Jakarta, Aktual.com – Indonesia diguncang bencana ekologis yang menelan kerugian dan korban jiwa akibat banjir bandang di sejumlah daerah. Selepas bencana alam di Aceh, Sumatra Utara, Sumatra Barat pada akhir November 2025, delapan kabupaten/kota di Kalimantan Selatan terdampak banjir dan banjir bandang pada akhir Desember 2025.
Tragedi ini memantik sorotan tajam terhadap ratusan perusahaan pertambangan yang merambah kawasan hutan tanpa izin. Di Kalsel, Menteri Lingkungan Hidup Hanif Faisol Nurofiq, menyebutkan sedikitnya ada 182 perusahaan yang akan diaudit izin beroperasinya karena diduga menjadi penyebab bencana alam di delapan wilayah di Kalsel.
Ia mengungkapkan, terdapat empat daerah aliran sungai atau catchment area di Kalsel yang menjadi fokus audit Kementerian Lingkungan Hidup. Meliputi Kabupaten Balangan, Hulu Sungai Selatan, Tapin, dan Kabupaten Banjar.
“Empat catchment ini sedang diidentifikasi oleh Deputi Gakkum dan Deputi BTKL. Ada kegiatan pembukaan lahan yang cukup besar kontribusinya dalam memperbanyak air sehingga memicu banjir,” ujar Hanif usai meninjau langsung kondisi banjir di Desa Bincau, Kecamatan Martapura, Kabupaten Banjar, Selasa (30/12/2025).
Baca juga:
Berdasarkan data Kementerian Lingkungan Hidup, di Kalimantan Selatan tercatat sebanyak 182 perusahaan beroperasi. Sebagian di antaranya diketahui berada di luar persetujuan lingkungan yang telah ditetapkan, sehingga berpotensi menimbulkan dampak ekologis serius.
Sementara itu, berdasarkan rilis Badan Penanggulangan Bencana Daerah (BPBD) Kalsel, terdapat delapan daerah terdampak banjir dan banjir bandang per 27 Desember 2025. Daerah tersebut meliputi Balangan, Banjar, Tabalong, Hulu Sungai Tengah, Hulu Sungai Selatan, Hulu Sungai Utara, Banjarbaru, dan Tanah Laut.

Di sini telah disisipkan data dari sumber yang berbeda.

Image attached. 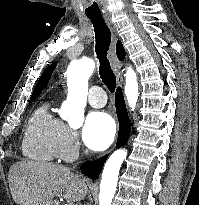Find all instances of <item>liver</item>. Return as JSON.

Awalnya Legal, lalu Rambah Tanpa Kendali
Menyikapi ini, Pengamat ekonomi energi Universitas Gajah Mada Yogyakarta, Fahmy Radhi, menilai praktik illegal logging dan illegal mining bukanlah fenomena baru. Ia pun mengungkapkan modus yang biasa digunakan korporasi pertambangan ataupun perkebunan.
“Mereka awalnya legal, nah kemudian saat ekspansi mereka membabat hutan, meluas tanpa kendali,” katanya ketika dihubungi Aktual.com, Senin (5/1/2026).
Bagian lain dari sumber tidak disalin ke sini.